Riding onto a pan that stretches more than 100 kms, salt, sand and sky where one cannot tell where the earth ends and the sky begins. A mirage in the distance which is the sun baking the earth. We galloped on the edge of the savanna where it meets this faux ocean, hooves flicking up clay and dirt and sand into our mouths and eyes making the experience that much more exciting and authentic (I am proud to say I came second in the race even beating Dave and the extraordinarily fast Ditaka).
We saw sunsets that would melt the hardest of hearts, the sun cutting into the cloud and earth and bleeding into the horizon and carelessly splashing around hues of red, orange and purple.
We celebrated Christmas. Like a family, in any other part of the world, Uncharted Africa Safaris prepared a Christmas tree with tinsel and bobbles, we had crackers and gifts, a full boozy wine soaked Christmas dinner filled with jokes and limericks and stories of safaris and experiences. We even had mother nature remind us of her power with a huge blue and black storm that lashed us around in camp and then left quickly.
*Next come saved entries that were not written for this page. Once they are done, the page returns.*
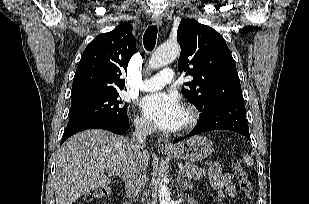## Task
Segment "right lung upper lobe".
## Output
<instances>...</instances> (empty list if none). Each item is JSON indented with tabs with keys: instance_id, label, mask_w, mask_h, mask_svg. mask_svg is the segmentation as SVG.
<instances>
[{
	"instance_id": "1",
	"label": "right lung upper lobe",
	"mask_w": 309,
	"mask_h": 204,
	"mask_svg": "<svg viewBox=\"0 0 309 204\" xmlns=\"http://www.w3.org/2000/svg\"><path fill=\"white\" fill-rule=\"evenodd\" d=\"M135 52L136 41L130 23H122L113 31L98 35L88 44L79 62L71 104L122 90L121 76Z\"/></svg>"
}]
</instances>
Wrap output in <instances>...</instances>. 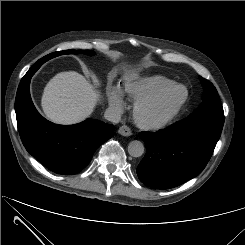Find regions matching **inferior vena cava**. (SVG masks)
<instances>
[{
  "instance_id": "1",
  "label": "inferior vena cava",
  "mask_w": 245,
  "mask_h": 245,
  "mask_svg": "<svg viewBox=\"0 0 245 245\" xmlns=\"http://www.w3.org/2000/svg\"><path fill=\"white\" fill-rule=\"evenodd\" d=\"M104 117L106 120L113 123H119L121 120L120 112L114 108H107L104 113Z\"/></svg>"
}]
</instances>
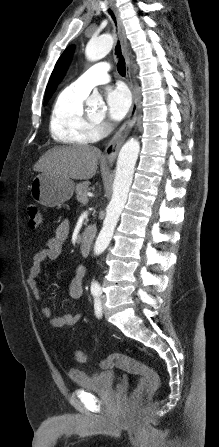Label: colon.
I'll list each match as a JSON object with an SVG mask.
<instances>
[{
    "label": "colon",
    "mask_w": 219,
    "mask_h": 447,
    "mask_svg": "<svg viewBox=\"0 0 219 447\" xmlns=\"http://www.w3.org/2000/svg\"><path fill=\"white\" fill-rule=\"evenodd\" d=\"M42 223V214L40 208L36 204L28 206V225L32 229L38 228ZM74 358L79 363L87 362V355L80 350L74 352ZM101 366L105 369L118 367L128 370L140 376L139 384L131 395L132 403H140L149 398L159 387L160 380L158 375L145 365L137 362L129 356L114 353L108 355L101 361Z\"/></svg>",
    "instance_id": "colon-1"
}]
</instances>
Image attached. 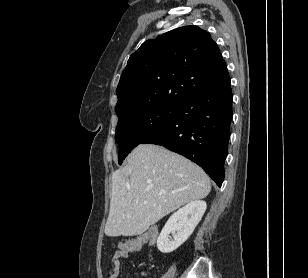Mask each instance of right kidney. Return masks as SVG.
I'll return each instance as SVG.
<instances>
[{"label": "right kidney", "mask_w": 308, "mask_h": 278, "mask_svg": "<svg viewBox=\"0 0 308 278\" xmlns=\"http://www.w3.org/2000/svg\"><path fill=\"white\" fill-rule=\"evenodd\" d=\"M206 207L205 201L197 200L175 212L168 219L157 239L158 250L162 253H170L181 246L193 233ZM170 234L173 235V239H169Z\"/></svg>", "instance_id": "ca27d5eb"}]
</instances>
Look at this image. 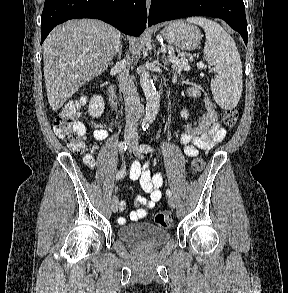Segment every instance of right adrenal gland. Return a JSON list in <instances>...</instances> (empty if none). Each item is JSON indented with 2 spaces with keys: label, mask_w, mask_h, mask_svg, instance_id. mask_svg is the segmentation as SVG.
I'll return each instance as SVG.
<instances>
[{
  "label": "right adrenal gland",
  "mask_w": 288,
  "mask_h": 293,
  "mask_svg": "<svg viewBox=\"0 0 288 293\" xmlns=\"http://www.w3.org/2000/svg\"><path fill=\"white\" fill-rule=\"evenodd\" d=\"M121 50H122V45H120V47H119V51H118V58L120 59V57H121Z\"/></svg>",
  "instance_id": "right-adrenal-gland-1"
}]
</instances>
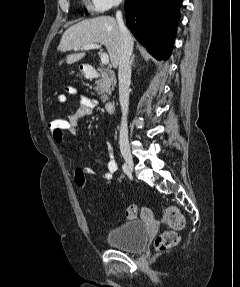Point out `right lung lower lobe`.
Instances as JSON below:
<instances>
[{
    "instance_id": "right-lung-lower-lobe-1",
    "label": "right lung lower lobe",
    "mask_w": 240,
    "mask_h": 287,
    "mask_svg": "<svg viewBox=\"0 0 240 287\" xmlns=\"http://www.w3.org/2000/svg\"><path fill=\"white\" fill-rule=\"evenodd\" d=\"M182 0H125L126 24L158 60L172 50Z\"/></svg>"
}]
</instances>
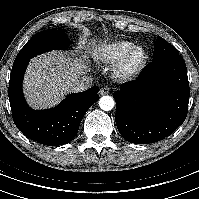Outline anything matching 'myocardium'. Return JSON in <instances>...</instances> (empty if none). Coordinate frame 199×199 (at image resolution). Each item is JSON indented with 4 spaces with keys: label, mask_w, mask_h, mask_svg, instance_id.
I'll return each mask as SVG.
<instances>
[{
    "label": "myocardium",
    "mask_w": 199,
    "mask_h": 199,
    "mask_svg": "<svg viewBox=\"0 0 199 199\" xmlns=\"http://www.w3.org/2000/svg\"><path fill=\"white\" fill-rule=\"evenodd\" d=\"M137 52L140 53V58L134 65H131V58ZM147 58V52L144 47L139 45L132 46L114 65L113 77L120 82L132 80L143 70L146 65Z\"/></svg>",
    "instance_id": "1"
}]
</instances>
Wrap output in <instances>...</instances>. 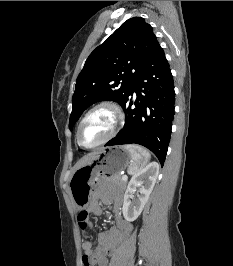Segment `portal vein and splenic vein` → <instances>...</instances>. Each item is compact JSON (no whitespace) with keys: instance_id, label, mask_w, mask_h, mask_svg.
Instances as JSON below:
<instances>
[{"instance_id":"18ae733b","label":"portal vein and splenic vein","mask_w":233,"mask_h":266,"mask_svg":"<svg viewBox=\"0 0 233 266\" xmlns=\"http://www.w3.org/2000/svg\"><path fill=\"white\" fill-rule=\"evenodd\" d=\"M127 179H128L127 175H123V176H122V180H123V181H127Z\"/></svg>"}]
</instances>
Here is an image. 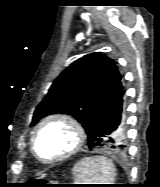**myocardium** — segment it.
Returning <instances> with one entry per match:
<instances>
[{"instance_id": "myocardium-1", "label": "myocardium", "mask_w": 160, "mask_h": 187, "mask_svg": "<svg viewBox=\"0 0 160 187\" xmlns=\"http://www.w3.org/2000/svg\"><path fill=\"white\" fill-rule=\"evenodd\" d=\"M53 122H60L68 126L74 134L75 142H74V145L71 147V149H69L65 153L52 159H44L38 154L36 150V140L41 130L46 125L53 123ZM85 138H86V134H85L84 127L76 118H74L73 116L69 114L56 113V114H52V115L45 117L37 124L31 136V150L34 156L40 162L45 163V164H53V163L60 162L64 159H67L73 156L74 154H76L82 148L85 142Z\"/></svg>"}]
</instances>
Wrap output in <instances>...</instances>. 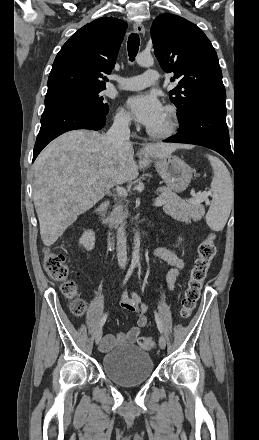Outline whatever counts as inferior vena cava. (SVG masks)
I'll list each match as a JSON object with an SVG mask.
<instances>
[{
    "label": "inferior vena cava",
    "instance_id": "602c4592",
    "mask_svg": "<svg viewBox=\"0 0 259 440\" xmlns=\"http://www.w3.org/2000/svg\"><path fill=\"white\" fill-rule=\"evenodd\" d=\"M130 120L127 118L116 119L106 134L108 142L112 143L116 148L130 143ZM127 239L123 226L117 230V259L121 268H125L127 264Z\"/></svg>",
    "mask_w": 259,
    "mask_h": 440
}]
</instances>
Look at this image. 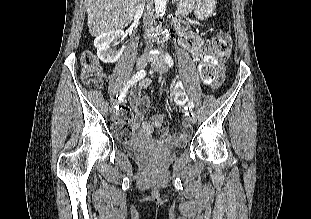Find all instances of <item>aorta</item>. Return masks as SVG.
Segmentation results:
<instances>
[{
	"label": "aorta",
	"mask_w": 311,
	"mask_h": 219,
	"mask_svg": "<svg viewBox=\"0 0 311 219\" xmlns=\"http://www.w3.org/2000/svg\"><path fill=\"white\" fill-rule=\"evenodd\" d=\"M155 12L158 18H162L165 15L167 0H154Z\"/></svg>",
	"instance_id": "762f6f07"
}]
</instances>
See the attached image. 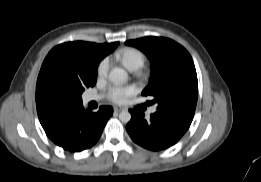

We encountered staff, grooms and guides whose hospitality will remain in our memories forever, kind and gentle people for whom nothing is too much trouble and everything is no trouble at all.
Dave and Robyn, we spent time with these fine people, to me who are like family and who I love. Dave’s unsurpassed passion for wildlife and conservation is infectious and I knew I was with family because, as with when I used to spend Christmas with my own father, I was teased mercilessly from start to finish, without respite… It really did feel like home.
We had Robyn too who nurtured us and is as gentle as she is maternal and generous, funny and candid and welcoming.
This was to me not just an excellent safari, on sound and exciting horses, but a place to spend time with people who love nature, like we do, who are passionate about conservation and Africa and also who made us feel like we were part of the family. This being something of a rarity and which I am personally forever grateful for.
As with all amazing trips and adventures, when they wind down to a close, one cannot remember where the middle disappeared to and it seems like moments ago we were greeting Dave on the airstrip and trundling into camp filled with excitement. Five days goes in an instant and we are back in the airport, in Maun, awaiting our flight to ‘civilisation’.
Thank you Dave and Robyn, Uncharted Africa Safaris and the staff and teams at Camp Kalahari and Fly Camp for making this an unforgettable experience for me and my guests.